Oct. 22 (Bloomberg) -- Caesars Entertainment Corp. stock and bonds are under pressure as the casino company grapples with investigations from Nevada to Massachusetts, including a federal money-laundering probe.
The Las Vegas-based company dropped 1.6 percent to $17.53 at 10:13 a.m. New York time after falling 4.8 percent yesterday. The stock is now down 33 percent from a Sept. 17 record close. Caesars’ 10 percent notes due in December 2018 slid 0.8 cent on the dollar to a record low 47 cents yesterday, lifting the yield to more than 31 percent.
Since the close of trading on Oct. 18, investors in Caesars have learned the company was under scrutiny from U.S. regulators and two states. Caesars pulled out of a project in Boston and ended a hotel-licensing deal in Las Vegas after Massachusetts investigators recommended denying a permit. The company disclosed the money-laundering probe yesterday and said officials also raised questions about the head of its online gaming business, which will trade publicly next month.
“Although we never gave any credit for the potential Boston project in our Caesars valuation, it is a clear disappointment,” John Kempf, an analyst at RBC Capital Markets, said in a note to investors. “We are very surprised.”
Desert Palace Inc., owner of company’s flagship Caesars Palace resort in Las Vegas, was told in an Oct. 11 letter that the Treasury Department’s Financial Crimes Enforcement Network was investigating the resort for possible Bank Secrecy Act violations and is weighing whether to assess a civil penalty and take enforcement action. Nevada officials are also involved.
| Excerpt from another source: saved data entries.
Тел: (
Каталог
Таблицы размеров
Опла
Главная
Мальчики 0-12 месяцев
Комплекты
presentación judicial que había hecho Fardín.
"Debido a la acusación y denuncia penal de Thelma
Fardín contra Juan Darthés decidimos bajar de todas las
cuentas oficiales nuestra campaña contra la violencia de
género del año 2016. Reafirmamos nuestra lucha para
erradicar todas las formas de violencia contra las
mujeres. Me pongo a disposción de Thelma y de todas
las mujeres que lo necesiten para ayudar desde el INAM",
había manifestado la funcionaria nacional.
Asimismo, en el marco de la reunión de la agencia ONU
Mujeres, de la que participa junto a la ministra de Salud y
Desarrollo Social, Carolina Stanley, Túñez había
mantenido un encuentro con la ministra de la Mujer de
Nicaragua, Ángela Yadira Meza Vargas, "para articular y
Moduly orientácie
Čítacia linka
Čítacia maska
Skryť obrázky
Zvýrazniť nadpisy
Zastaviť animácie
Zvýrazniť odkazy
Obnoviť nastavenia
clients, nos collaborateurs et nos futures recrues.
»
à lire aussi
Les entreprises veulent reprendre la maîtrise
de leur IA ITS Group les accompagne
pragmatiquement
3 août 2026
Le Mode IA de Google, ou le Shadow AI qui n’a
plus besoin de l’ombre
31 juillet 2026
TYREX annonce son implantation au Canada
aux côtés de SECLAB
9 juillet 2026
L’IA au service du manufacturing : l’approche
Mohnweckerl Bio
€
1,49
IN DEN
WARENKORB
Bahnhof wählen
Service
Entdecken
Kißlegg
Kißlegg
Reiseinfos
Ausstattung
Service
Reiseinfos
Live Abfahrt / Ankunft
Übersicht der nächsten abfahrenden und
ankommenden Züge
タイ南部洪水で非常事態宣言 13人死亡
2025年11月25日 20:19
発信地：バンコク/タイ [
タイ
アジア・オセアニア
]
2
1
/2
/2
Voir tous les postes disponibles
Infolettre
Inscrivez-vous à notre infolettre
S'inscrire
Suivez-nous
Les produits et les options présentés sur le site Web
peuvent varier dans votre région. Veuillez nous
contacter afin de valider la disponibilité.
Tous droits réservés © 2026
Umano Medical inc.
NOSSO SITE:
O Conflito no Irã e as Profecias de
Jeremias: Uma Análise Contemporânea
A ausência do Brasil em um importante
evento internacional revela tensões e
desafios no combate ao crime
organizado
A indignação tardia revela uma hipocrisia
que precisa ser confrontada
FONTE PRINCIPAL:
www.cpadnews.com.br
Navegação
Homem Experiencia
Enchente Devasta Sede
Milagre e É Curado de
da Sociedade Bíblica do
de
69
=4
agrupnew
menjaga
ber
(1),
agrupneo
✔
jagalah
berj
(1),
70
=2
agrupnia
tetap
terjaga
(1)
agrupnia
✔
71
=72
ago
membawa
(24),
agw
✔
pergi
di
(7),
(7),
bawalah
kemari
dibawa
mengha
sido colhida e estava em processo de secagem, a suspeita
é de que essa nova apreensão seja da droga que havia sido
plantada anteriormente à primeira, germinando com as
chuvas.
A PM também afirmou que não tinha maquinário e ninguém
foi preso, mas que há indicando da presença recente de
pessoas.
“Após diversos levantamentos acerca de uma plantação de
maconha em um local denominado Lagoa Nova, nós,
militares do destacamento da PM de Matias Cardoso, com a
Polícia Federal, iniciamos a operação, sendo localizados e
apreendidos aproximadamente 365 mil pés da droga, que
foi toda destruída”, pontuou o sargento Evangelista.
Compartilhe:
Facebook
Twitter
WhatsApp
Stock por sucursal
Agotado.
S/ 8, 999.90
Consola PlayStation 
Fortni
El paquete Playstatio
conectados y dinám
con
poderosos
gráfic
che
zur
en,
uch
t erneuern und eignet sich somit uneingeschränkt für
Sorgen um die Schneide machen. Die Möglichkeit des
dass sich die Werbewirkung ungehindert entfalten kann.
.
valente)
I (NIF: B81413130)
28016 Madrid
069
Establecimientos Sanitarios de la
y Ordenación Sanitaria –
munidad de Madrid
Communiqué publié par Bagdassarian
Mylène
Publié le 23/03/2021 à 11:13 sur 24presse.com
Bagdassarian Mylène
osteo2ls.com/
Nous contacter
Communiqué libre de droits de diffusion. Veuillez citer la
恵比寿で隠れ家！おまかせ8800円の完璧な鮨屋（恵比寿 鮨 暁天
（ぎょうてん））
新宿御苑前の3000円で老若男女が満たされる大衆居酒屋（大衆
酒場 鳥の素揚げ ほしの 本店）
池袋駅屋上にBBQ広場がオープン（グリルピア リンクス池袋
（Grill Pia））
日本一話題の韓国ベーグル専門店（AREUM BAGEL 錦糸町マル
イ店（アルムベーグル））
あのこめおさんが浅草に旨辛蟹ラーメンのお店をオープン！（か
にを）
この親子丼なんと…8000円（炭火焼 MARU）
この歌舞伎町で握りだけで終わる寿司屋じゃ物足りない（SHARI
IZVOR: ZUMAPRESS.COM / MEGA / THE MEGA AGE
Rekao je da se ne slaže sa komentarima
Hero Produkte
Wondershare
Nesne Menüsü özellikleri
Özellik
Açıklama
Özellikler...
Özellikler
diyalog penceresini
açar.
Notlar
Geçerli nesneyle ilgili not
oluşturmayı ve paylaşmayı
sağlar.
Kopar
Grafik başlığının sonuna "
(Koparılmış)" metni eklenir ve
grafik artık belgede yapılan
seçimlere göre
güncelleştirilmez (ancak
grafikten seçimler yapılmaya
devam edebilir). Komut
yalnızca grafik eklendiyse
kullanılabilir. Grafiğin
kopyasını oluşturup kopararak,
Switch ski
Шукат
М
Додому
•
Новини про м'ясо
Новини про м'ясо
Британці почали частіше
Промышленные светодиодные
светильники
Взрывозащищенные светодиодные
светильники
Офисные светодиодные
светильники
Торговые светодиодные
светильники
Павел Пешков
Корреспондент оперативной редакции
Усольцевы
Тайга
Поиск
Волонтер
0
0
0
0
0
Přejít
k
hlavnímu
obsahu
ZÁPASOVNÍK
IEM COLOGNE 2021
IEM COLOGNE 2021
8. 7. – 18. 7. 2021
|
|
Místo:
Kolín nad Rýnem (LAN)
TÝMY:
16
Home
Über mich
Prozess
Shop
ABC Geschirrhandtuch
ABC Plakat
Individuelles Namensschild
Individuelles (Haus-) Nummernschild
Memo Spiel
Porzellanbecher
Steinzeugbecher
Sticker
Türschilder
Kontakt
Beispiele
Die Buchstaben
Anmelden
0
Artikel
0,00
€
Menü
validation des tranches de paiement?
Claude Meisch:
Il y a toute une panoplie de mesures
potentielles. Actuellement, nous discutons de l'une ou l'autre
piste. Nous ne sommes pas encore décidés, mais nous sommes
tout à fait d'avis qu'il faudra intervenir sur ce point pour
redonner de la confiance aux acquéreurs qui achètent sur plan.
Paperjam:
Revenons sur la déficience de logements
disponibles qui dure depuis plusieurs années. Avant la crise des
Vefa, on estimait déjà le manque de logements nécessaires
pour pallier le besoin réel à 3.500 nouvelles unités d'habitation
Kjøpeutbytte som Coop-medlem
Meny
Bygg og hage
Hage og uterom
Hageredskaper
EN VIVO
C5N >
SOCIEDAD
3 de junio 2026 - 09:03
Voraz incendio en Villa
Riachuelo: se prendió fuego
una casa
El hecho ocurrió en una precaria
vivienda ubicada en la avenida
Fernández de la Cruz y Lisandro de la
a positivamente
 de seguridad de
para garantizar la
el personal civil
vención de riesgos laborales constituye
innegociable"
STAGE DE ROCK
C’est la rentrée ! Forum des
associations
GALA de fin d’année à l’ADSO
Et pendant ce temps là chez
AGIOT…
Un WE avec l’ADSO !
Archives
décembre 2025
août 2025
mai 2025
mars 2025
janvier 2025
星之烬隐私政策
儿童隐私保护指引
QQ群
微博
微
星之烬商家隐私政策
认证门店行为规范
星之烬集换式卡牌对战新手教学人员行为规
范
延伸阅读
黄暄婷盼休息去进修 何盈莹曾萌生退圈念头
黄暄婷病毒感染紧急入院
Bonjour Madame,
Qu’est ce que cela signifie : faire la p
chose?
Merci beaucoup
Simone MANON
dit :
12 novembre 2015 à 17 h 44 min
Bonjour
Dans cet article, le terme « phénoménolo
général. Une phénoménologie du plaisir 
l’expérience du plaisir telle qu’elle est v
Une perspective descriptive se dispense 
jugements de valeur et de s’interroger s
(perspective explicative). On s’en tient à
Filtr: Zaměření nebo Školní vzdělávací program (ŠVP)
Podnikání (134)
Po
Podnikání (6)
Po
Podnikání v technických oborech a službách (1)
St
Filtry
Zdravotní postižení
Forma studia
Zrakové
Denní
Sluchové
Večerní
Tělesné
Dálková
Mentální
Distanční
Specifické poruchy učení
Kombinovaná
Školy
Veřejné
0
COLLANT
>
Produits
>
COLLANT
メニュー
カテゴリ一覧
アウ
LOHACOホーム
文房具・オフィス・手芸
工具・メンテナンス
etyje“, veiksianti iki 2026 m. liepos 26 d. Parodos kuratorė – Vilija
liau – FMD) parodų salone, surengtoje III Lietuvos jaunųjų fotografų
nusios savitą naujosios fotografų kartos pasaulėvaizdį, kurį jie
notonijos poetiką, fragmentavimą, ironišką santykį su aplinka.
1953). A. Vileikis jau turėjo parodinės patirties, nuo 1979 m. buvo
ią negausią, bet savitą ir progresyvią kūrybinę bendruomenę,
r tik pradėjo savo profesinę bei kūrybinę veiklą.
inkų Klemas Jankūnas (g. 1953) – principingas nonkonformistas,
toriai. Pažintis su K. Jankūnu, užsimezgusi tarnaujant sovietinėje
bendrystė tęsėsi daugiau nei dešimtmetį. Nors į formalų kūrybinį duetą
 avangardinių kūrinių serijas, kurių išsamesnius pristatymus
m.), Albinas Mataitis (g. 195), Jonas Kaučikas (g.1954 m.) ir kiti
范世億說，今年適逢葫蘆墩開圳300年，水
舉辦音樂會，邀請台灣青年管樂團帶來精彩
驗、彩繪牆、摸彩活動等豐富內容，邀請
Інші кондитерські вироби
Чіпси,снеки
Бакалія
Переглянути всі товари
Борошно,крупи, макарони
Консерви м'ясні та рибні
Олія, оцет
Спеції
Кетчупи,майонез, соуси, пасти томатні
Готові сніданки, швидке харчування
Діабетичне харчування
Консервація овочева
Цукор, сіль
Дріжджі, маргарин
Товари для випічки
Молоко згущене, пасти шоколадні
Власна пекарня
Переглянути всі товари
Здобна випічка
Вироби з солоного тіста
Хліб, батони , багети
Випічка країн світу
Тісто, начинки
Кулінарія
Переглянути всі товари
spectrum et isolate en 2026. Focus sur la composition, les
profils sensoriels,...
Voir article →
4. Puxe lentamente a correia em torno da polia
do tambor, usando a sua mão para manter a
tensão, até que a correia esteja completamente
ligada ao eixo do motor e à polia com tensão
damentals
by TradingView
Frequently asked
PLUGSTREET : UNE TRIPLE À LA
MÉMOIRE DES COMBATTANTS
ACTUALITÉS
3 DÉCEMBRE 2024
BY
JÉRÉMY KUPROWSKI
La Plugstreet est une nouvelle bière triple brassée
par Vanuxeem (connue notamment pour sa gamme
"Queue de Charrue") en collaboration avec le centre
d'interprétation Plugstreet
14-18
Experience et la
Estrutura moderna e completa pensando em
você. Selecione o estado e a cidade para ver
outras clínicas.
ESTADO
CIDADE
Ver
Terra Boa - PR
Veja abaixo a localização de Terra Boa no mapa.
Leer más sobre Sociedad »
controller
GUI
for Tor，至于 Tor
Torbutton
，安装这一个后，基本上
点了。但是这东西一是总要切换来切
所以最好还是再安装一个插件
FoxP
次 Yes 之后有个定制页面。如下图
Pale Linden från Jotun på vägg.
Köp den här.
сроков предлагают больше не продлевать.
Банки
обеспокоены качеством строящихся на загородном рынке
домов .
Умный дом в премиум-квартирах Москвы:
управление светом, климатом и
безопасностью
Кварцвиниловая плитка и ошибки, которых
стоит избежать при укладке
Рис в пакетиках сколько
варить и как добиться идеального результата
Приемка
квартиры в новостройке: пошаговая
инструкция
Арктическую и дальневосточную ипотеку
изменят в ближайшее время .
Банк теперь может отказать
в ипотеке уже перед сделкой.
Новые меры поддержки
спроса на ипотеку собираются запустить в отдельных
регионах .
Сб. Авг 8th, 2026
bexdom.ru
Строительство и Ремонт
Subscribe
“If federal laws have been violated, that could very well lead to disciplinary action based upon Nevada gaming laws,” A.G. Burnett, chairman of the Nevada Gaming Control Board, said in an e-mail. The state is investigating matters regarding Caesars Palace and is working with U.S. regulators, he said.
Caesars, the largest owner of U.S. casinos, said in a regulatory filing yesterday it’s cooperating with the Treasury Department and the grand jury.
“Governmental authorities have been increasingly focused on anti-money laundering policies and procedures, with a particular focus on the gaming industry,” the company said, citing a recent settlement involving a major competitor.
Las Vegas Sands Corp., operator of the Venetian-Palazzo hotel complex on the Strip, agreed in August to pay $47.4 million to end a federal probe of its failure to report a high-stakes patron’s suspicious deposits.
Caesars left the Boston project on Oct. 18 over concerns raised by state officials. Investigators cited one of the parties involved in the Las Vegas hotel project, past jobs held by the head of Caesars’ interactive division and the parent company’s $23 billion in debt. Caesars was taken private in 2008 in a $30.7 billion buyout led by Apollo Global Management LLC and TPG Capital.
Massachusetts officials recommended the company not be licensed, Chairman and Chief Executive Officer Gary Loveman said in an Oct. 19 telephone interview.
Caesars signed an agreement with Gansevoort Hotel Group to rebrand Bill’s Gamblin’ Hall & Saloon on the Las Vegas Strip as a boutique hotel. Arik Kislin, an investor in Gansevoort, was identified in German court filings as allegedly having ties to organized crime in Russia, according to a 2012 report in the New York Post.
Gansevoort agreed to end its role in Las Vegas to minimize any controversy for Caesars, Nancy Friedman, a spokeswoman for the hotel, said in an e-mailed statement. Kislin’s lawyer, Lisa Cohen, told the Post last year that he had “no recollection” about the company with the alleged mob ties.
The report by Massachusetts gaming investigators also noted matters related to the CEO of the Caesars Acquisition Co. unit that is selling shares to the public, and his work at public companies in the gaming industry prior to his employment by Caesars, the company said in yesterday’s filing.
Mitch Garber, the CEO of Caesars Acquisition, headed PartyGaming Plc starting in April 2006, as the U.S. began cracking down on illegal online betting.
Garber halted U.S. online gambling operations five months after arriving as CEO of PartyGaming. The company signed a non-prosecution agreement with the U.S. Attorney in New York in 2009, forfeiting $105 million as part of the deal.
Caesars has offered shareholders the opportunity to buy stock in Caesars Acquisition in a transaction that is expected to close Nov. 18. The new company will have a stake in Caesars Interactive, which operates online.